BHSJ releases detailed data on county COVID-19 cases
THREE RIVERS — The Branch-Hillsdale-St. Joseph Community Health Agency (BHSJ) published data Wednesday with more details about the confirmed COVID-19 cases in St. Joseph County.
The data includes breakdowns by zip code, age, race and gender.
This is the second release of detailed data from BHSJ, having released the first set of detailed data July 2. Prior to these releases, the only data released by the health department had been only the total number of cases in each of the three counties the agency serves.
According to the data, which only contains laboratory-confirmed cases since the beginning of the pandemic, 206 cases, almost two-thirds of the county’s total number, came from the 49091 zip code, which includes the city of Sturgis. The next-highest area with confirmed cases is the 49093 zip code, which includes Three Rivers, with 34. The 49099 zip code, which includes White Pigeon, has 22.

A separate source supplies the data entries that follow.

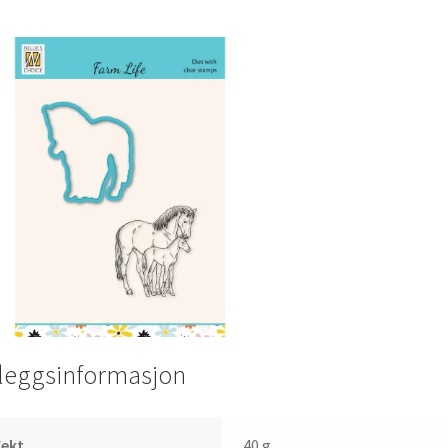
lleggsinformasjon
Vekt
40 g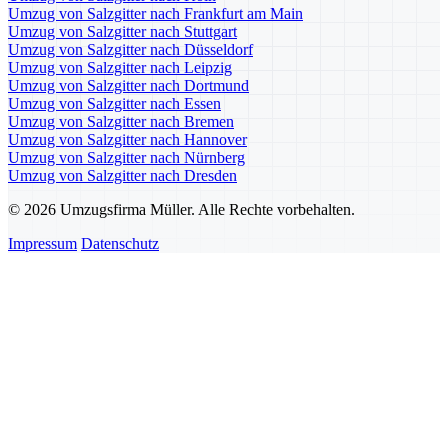
Umzug von Salzgitter nach Frankfurt am Main
Umzug von Salzgitter nach Stuttgart
Umzug von Salzgitter nach Düsseldorf
Umzug von Salzgitter nach Leipzig
Umzug von Salzgitter nach Dortmund
Umzug von Salzgitter nach Essen
Umzug von Salzgitter nach Bremen
Umzug von Salzgitter nach Hannover
Umzug von Salzgitter nach Nürnberg
Umzug von Salzgitter nach Dresden
© 2026 Umzugsfirma Müller. Alle Rechte vorbehalten.
Impressum
Datenschutz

By age group, the number of cases was highest among the 25-39 (80 cases), 40-49 (62) and 50-59 (62) age range.
By gender, the numbers were almost evenly split, with females accounting for 162 cases, and males accounting for 161. Two were listed as “unknown” gender. By race, Caucasians were the hardest-hit in St. Joseph County, with 230 cases, with the next-highest being Caucasian with unknown race, with 45.

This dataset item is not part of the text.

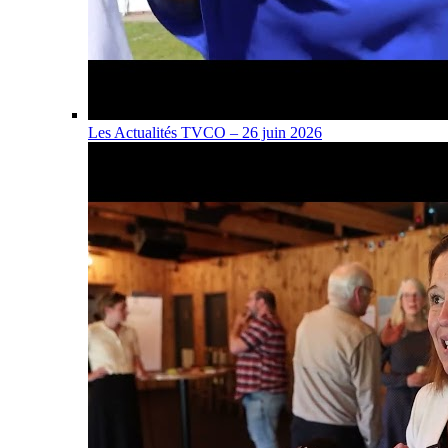
Les Actualités TVCO – 26 juin 2026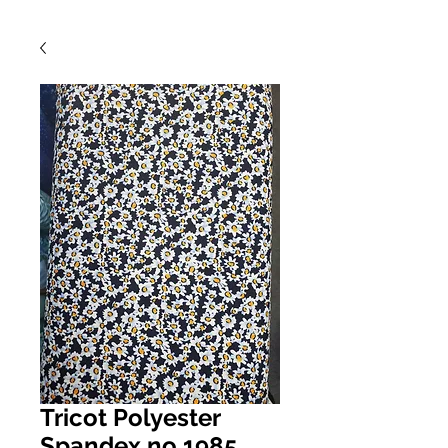
Tricot Polyester
Spandex no 1985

The full breakdown of the data can be found on BHSJ’s website at http://bhsj.org/events/223.
BHSJ Health Officer Rebecca Burns said Monday the release of the case data came as a result of growing public requests for more information. She said the reason they haven’t released any of the updated data sooner is because of the small number of staff at the agency.

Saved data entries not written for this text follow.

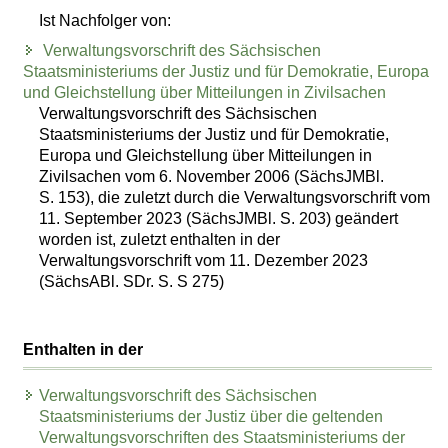
Ist Nachfolger von:
Verwaltungsvorschrift des Sächsischen
Staatsministeriums der Justiz und für Demokratie, Europa
und Gleichstellung über Mitteilungen in Zivilsachen
Verwaltungsvorschrift des Sächsischen
Staatsministeriums der Justiz und für Demokratie,
Europa und Gleichstellung über Mitteilungen in
Zivilsachen vom 6. November 2006 (SächsJMBl.
S. 153), die zuletzt durch die Verwaltungsvorschrift vom
11. September 2023 (SächsJMBl. S. 203) geändert
worden ist, zuletzt enthalten in der
Verwaltungsvorschrift vom 11. Dezember 2023
(SächsABl. SDr. S. S 275)
Enthalten in der
Verwaltungsvorschrift des Sächsischen
Staatsministeriums der Justiz über die geltenden
Verwaltungsvorschriften des Staatsministeriums der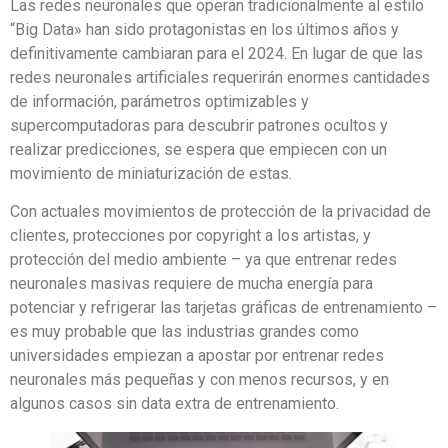
Las redes neuronales que operan tradicionalmente al estilo
“Big Data» han sido protagonistas en los últimos años y
definitivamente cambiaran para el 2024. En lugar de que las
redes neuronales artificiales requerirán enormes cantidades
de información, parámetros optimizables y
supercomputadoras para descubrir patrones ocultos y
realizar predicciones, se espera que empiecen con un
movimiento de miniaturización de estas.
Con actuales movimientos de protección de la privacidad de
clientes, protecciones por copyright a los artistas, y
protección del medio ambiente – ya que entrenar redes
neuronales masivas requiere de mucha energía para
potenciar y refrigerar las tarjetas gráficas de entrenamiento –
es muy probable que las industrias grandes como
universidades empiezan a apostar por entrenar redes
neuronales más pequeñas y con menos recursos, y en
algunos casos sin data extra de entrenamiento.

“It’s not that we don’t want to provide them more information, we’re a small health department, and our staff is completely engaged in response to this crisis or are working to trying and help their communities doing those core functions people need,” Burns said. “We didn’t have anyone available to pull this stuff together. What we did do was take a person off their normal duties and took them away from jobs they were working on and had them spend time simply to put this together to respond to people’s desire for additional information.”
Burns said the big takeaway from the case data is that there is a lot of community transmission in St. Joseph County.
“It is obvious that people are going out, that they’re not really social distancing, they’re not wearing masks, and it shows in the data,” Burns said.
As of press time Friday, the total number of COVID-19 cases in St. Joseph County since the pandemic began is 327, with five deaths reported. There has been a marked increase in cases in the county over the last few weeks, as the health department reported 202 total cases in the county less than a month ago on June 20.
Burns attributed the increase in cases to the increased availability of tests and the lack of social distancing in the county.
“Before, it was really hard to get a test during the early parts of this crisis. Only certain people qualified for a test, and as more testing became available, then more people could get a test,” Burns said. “Early on, if someone had symptoms but didn’t meet the criteria, they were advised to stay home and isolate and keep separate from their family, basically ride it out, and we weren’t able to test them.
“The other part is people aren’t social distancing anymore. It’s become a political statement about whether or not you wear a mask. We know if someone has the virus and they don’t know it or have a light case and they’re in the public and they’re not wearing a mask, they’re sharing those virus particles with everyone they come in contact with.”
Burns said the best things people can do right now to keep themselves safe are the same things people were doing a few months ago: Wearing masks and socially distance.
“This really is still not the time to congregate in groups,” Burns said. “If you do choose to get together with a group, to protect those you’re with, wear a mask. We know there are people who are asymptomatic, so they may be sharing or spreading the virus unknowingly. We’re asking for everyone’s help to protect their neighbors.”